I guess I was thinking, you know, I’ll, I’ll use, uh, jing well points. I would assume jing well points being where they are, that they’re at the termination
of various cutaneous nerves.
And that would seem like a pretty consistent of how that affects, um, in terms of, uh, communication back into the central nervous system
is kind of what Michael was speaking at. But I guess what I’m wondering is if the jing well points are at termination of, of certain, um, cutaneous nerve pathways,
Other nerves, do you tend to see a correlation that there may be at a bifurcation of the nerve? Or is that really not… Is that really more of a point by point. Well, I do know that perfect example again, right. Using the luo and source of large intestine four and lung seven, you know, that’s great for upper respiratory things. We know that’s the radial nerve goes into the brachial plexus, the cervical eight nervous part of the brachial plexus and those nerves do affect the lungs. So you do see, I think those correlations just like bladder 58, kidney 3 surreal tibial, or a peroneal tibial running up into the low back, helping out with low back pain and then any visceral muscular reflexes, which I’m sure we’ll go over with the huatuojiaji points. I see some correlations to that. We have a video on YouTube channel that shows the interdigital nerve, that branches off of the radial nerve and it goes right in toward LI4.
So we saw that. Yeah, it’s is so much fun. We saw that. So we saw that connection, but then in our cadaver dissections, we looked at other sources of luo anatomical areas to see if there was a branch like that. And we couldn’t quite find it. And this is where we hypothesize that is probably more of a going from nerve to that fascial plane that connects to that point. And then you have that mechanical aspect. I don’t know, but you know, it’s just kids, we’re just loving what we’re doing. So we’ll check out the next cadaver, see what we can find. Absolutely. I mean, when I was there for your cadaver, I’ll bring it up. We get to the motor points, but you guys just do phenomenal cadaver work and dissection work, and I’m really impressed. And I know that we’ll talk about it well that, you know, we’ll, we’ll talk about when we get to the other stuff.

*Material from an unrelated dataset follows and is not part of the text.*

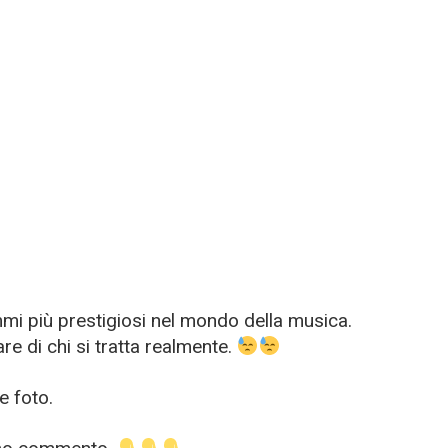
mmi più prestigiosi nel mondo della musica.
re di chi si tratta realmente.
e foto.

Definitely pleasure to hang out with, do you as well that’s for sure. Thank you. Should we get into the motor points? Sure. All right. Okay. Um, well, something that I’ve been researching for a long time is the, the neurophysiological location of the motor point located on the skin and then going deeper to see where that motor entry point actually is. So there’s different names for the motor point. Some people call it a neuro muscular junction, which can be a motor point. That is from what I know of as being an internal motor point. The research that I’ve been working on would be where the actual motor nerve enters into the muscle itself. Some people call that the neuromuscular junction. That’s not my understanding of it. That would actually be the motor entry point. Then the nerve would then branch off and go into proximal, neuromuscular junctions, and then still branch travel along into distal intramuscular, junctions, or muscular junctions.
So yeah, I mean, this is something, these, these points become Ashi points that have been treated for thousands and thousands of years. And, um, very, very useful as we know, to be able to treat these and mixing these with acupuncture points, acupuncture points, many of them are acupuncture points. Exactly. And also many of them are our notable Ashi points. So by treating these in a, in a, in a system we’ve seen that it can be able to relax the myofascial systems and change posture and such. Now what’s something that we haven’t actually done, which in the seminars that we have, Michael. in SMAC, but people ask questions about, do you apply electric stim to certain things. I do use electric stim on some, but only probably about 10%. This is why I refer my class to you, to your program. And that’s what I refer the neuromuscular section of mine to you, Matt.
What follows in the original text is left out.